STORY 5 1枚の写真と1センチの浮遊
//SE(高地の夏風:葉を揺らすような柔らかさ。遠くで登山靴が岩を踏む音が断続的に響く)
夏になった。
3年生は恒例の夏山登山。
3000m級の山を、2組合同で登る。
1組と12組。
2組と11組。
3組と10組。
(10組? 渡辺君と一緒に登るの?)
//SE(登山靴が砂利道を踏む音「ザッ…ザッ…」が連続。リズムは一定)
3組と10組が並んだ。
男子にしては背が低い渡辺君の背中を、
女子としては背が高い私は、後ろから見つめていた。
(ドキドキ……)
渡辺君は、加藤君と話しながら登っていた。
私は、ただ黙って、後ろから見ていた。
//SE(廊下のざわめき:話し声と足音が混ざる。掲示板の紙が風で「パサッ」と揺れる)
後日、廊下に登山の写真が張り出されていて、
自由に注文できるようになっていた。
私は、自分が映っている写真を探していた。
(え?)
//SE(心音「どきんっ」:鋭く一拍。定位は胸元から耳の奥へ)
1枚の写真に、眼が止まった。
昼食の時の写真だった。
私がクラスメイトと昼食を摂っている。
その斜め後ろに……渡辺君がいた。
加藤君と一緒に。
(こんなに近くにいたの?
渡辺君と一緒に写ってる……)
//SE(高音のベルがゆっくり上昇するような「ふわぁ〜ん」。空間が軽くなる演出)
私には、宝物に思えた。
ツーショットじゃないけれど……
それでも、1枚の写真に一緒に写っている。
(ふわぁ~ん……)
身体と心が、床から1センチ、浮き上がった気がした。
でも……
とても恥ずかしくて、番号を書けずに見つめていた。
(何を迷ってるの?
これは、自分が昼食を摂ってる写真じゃない。
渡辺君が写ってるから買おうとしてるなんて……
誰にも、知られっこないじゃん)
//SE(鉛筆を握る音:指が震えながら紙に触れる。
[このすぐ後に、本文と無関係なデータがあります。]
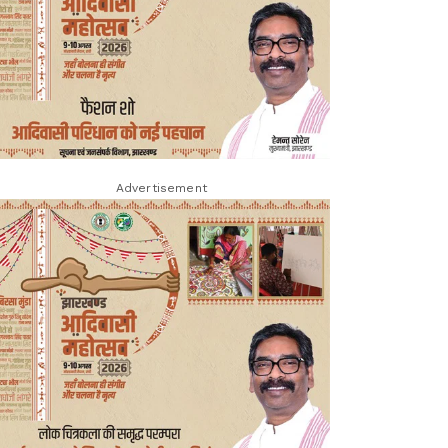
Advertisement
書く音は細かく、筆跡が重なる)
私は、鉛筆を握った。
震える指。
心臓が、激しく胸を打っていた。
(どきっ……どきっ……どきっ……)
(ええい!)
//SE(紙が箱に触れる音「カサッ」。軽く乾いた音が空間に残る)
私は、写真を注文した。
気恥ずかしいけれど……
すごく、うれしかった。
そそくさと箱へ注文票を入れて、
その場を走り去った。
//SE(足音:軽く跳ねるような「トン…トン…」。心音「どくん…どくん…」が重なる)
(渡辺君と一緒に写っている写真。
きっと、最初で最後だ……
これを、奇跡っていうんだろうな……)
飛び跳ねる心臓の音と同じくらい、
私の足取りも、飛び跳ねていた。